21.06.2007

Mais si, l'assurance vie reste bien le cadre fiscal le plus interessant !

L'Oryctérope, lui, le sait bien : on lui dira ce qu'on veut, il n'empêche que l'assurance vie est le cadre fiscal le plus intéressant pour placer son épargne. Bien loin des lieux communs souvent avancés ("mon argent reste bloqué 8 ans", "avec la suppression des droits de succession, l'assurance vie n'a plus d'intérêt" et autres pensées uniques erronées...).

Voici quelques réflexions de l'Oryctérope sur ce "produit miracle".

- un cadre fiscal pérenne : 4 décisions de la Cour de Cassation confirment l'assurance vie dans sa réalité de produit d'assurance (il y a bien existence d'un aléa). Il n'y a pas de risque de remise en cause de ce statut fiscal.

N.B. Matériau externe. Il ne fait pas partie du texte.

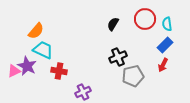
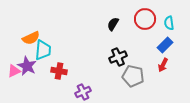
cyan semicircle: moved 2 px right, 1 px up
orange semicircle: moved 5 px left, 7 px down; rotated 24 degrees clockwise
cyan trapezoid: rotated 70 degrees clockwise
gray pentagon: rotated 25 degrees clockwise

- une réalité économique indispensable: l'assurance vie est un cadre fiscal incitatif (et bien plus que cela) qui incite les français à épargner pour leur consommation, leur futur et leur retraite (donc à soulager les régimes obligatoires). Ce sont, même si le terme est politiquement incorrect, des "fonds de pension à la française". On ne tue pas la poule aux oeufs d'or et les gouvernements successifs l'ont bien compris. Il suffit de voir les réponses des principaux candidats aux élections présidentielles aux questionnaires des associations d'assurés (AGIPI, AFER) pour s'en convaincre.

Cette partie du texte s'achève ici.